--- START ---

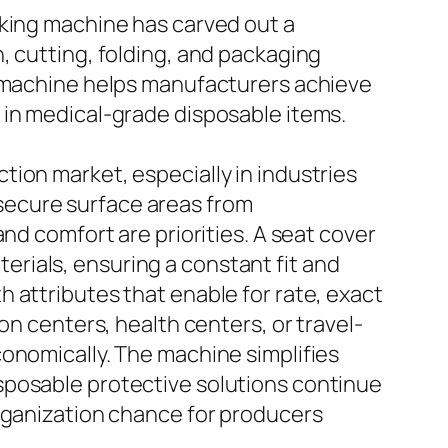
aking machine has carved out a
, cutting, folding, and packaging
e machine helps manufacturers achieve
 in medical-grade disposable items.
ion market, especially in industries
o secure surface areas from
nd comfort are priorities. A seat cover
rials, ensuring a constant fit and
 attributes that enable for rate, exact
on centers, health centers, or travel-
conomically. The machine simplifies
sposable protective solutions continue
organization chance for producers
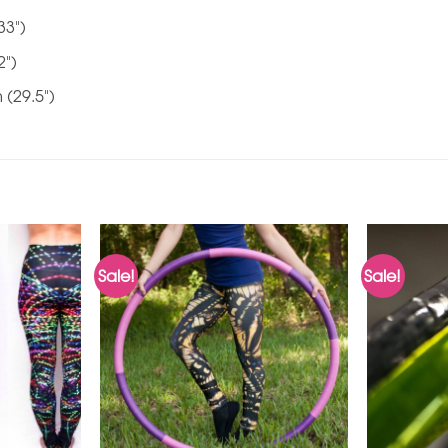
33")
2")
 (29.5")
Sale!
Sale!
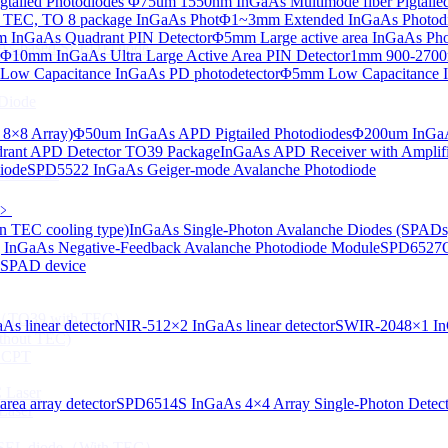
tailed Photodiodes
Φ75um 1550nm InGaAs Multimode fiber Pigtailed
TEC, TO 8 package InGaAs Phot
Φ1~3mm Extended InGaAs Photod
 InGaAs Quadrant PIN Detector
Φ5mm Large active area InGaAs Ph
aAs-based SLED) Diode
Φ10mm InGaAs Ultra Large Active Area PIN Detector
1mm 900-2700n
ow Capacitance InGaAs PD photodetector
Φ5mm Low Capacitance I
Diode
 8×8 Array)
Φ50um InGaAs APD Pigtailed Photodiodes
Φ200um InGaA
ant APD Detector TO39 Package
InGaAs APD Receiver with Amplifi
iode
SPD5522 InGaAs Geiger-mode Avalanche Photodiode
ser Diode
﹥
n TEC cooling type)
InGaAs Single-Photon Avalanche Diodes (SPADs
InGaAs Negative-Feedback Avalanche Photodiode Module
SPD6527Q
d SPAD device
ng（TO39 with TEC）
s linear detector
NIR-512×2 InGaAs linear detector
SWIR-2048×1 InG
thout TEC)
e CPT
 Laser
ea array detector
SPD6514S InGaAs 4×4 Array Single-Photon Detec
Laser
 VCSEL diode（With TEC）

--- END ---

**Task goal:**
Output all the material exactly. The pictures are to be left out.

**Expected answer:**
aking machine has carved out a
, cutting, folding, and packaging
e machine helps manufacturers achieve
 in medical-grade disposable items.
ion market, especially in industries
o secure surface areas from
nd comfort are priorities. A seat cover
rials, ensuring a constant fit and
 attributes that enable for rate, exact
on centers, health centers, or travel-
conomically. The machine simplifies
sposable protective solutions continue
organization chance for producers
33")
2")
 (29.5")
Sale!
Sale!
tailed Photodiodes
Φ75um 1550nm InGaAs Multimode fiber Pigtailed
TEC, TO 8 package InGaAs Phot
Φ1~3mm Extended InGaAs Photod
 InGaAs Quadrant PIN Detector
Φ5mm Large active area InGaAs Ph
aAs-based SLED) Diode
Φ10mm InGaAs Ultra Large Active Area PIN Detector
1mm 900-2700n
ow Capacitance InGaAs PD photodetector
Φ5mm Low Capacitance I
Diode
 8×8 Array)
Φ50um InGaAs APD Pigtailed Photodiodes
Φ200um InGaA
ant APD Detector TO39 Package
InGaAs APD Receiver with Amplifi
iode
SPD5522 InGaAs Geiger-mode Avalanche Photodiode
ser Diode
﹥
n TEC cooling type)
InGaAs Single-Photon Avalanche Diodes (SPADs
InGaAs Negative-Feedback Avalanche Photodiode Module
SPD6527Q
d SPAD device
ng（TO39 with TEC）
s linear detector
NIR-512×2 InGaAs linear detector
SWIR-2048×1 InG
thout TEC)
e CPT
 Laser
ea array detector
SPD6514S InGaAs 4×4 Array Single-Photon Detec
Laser
 VCSEL diode（With TEC）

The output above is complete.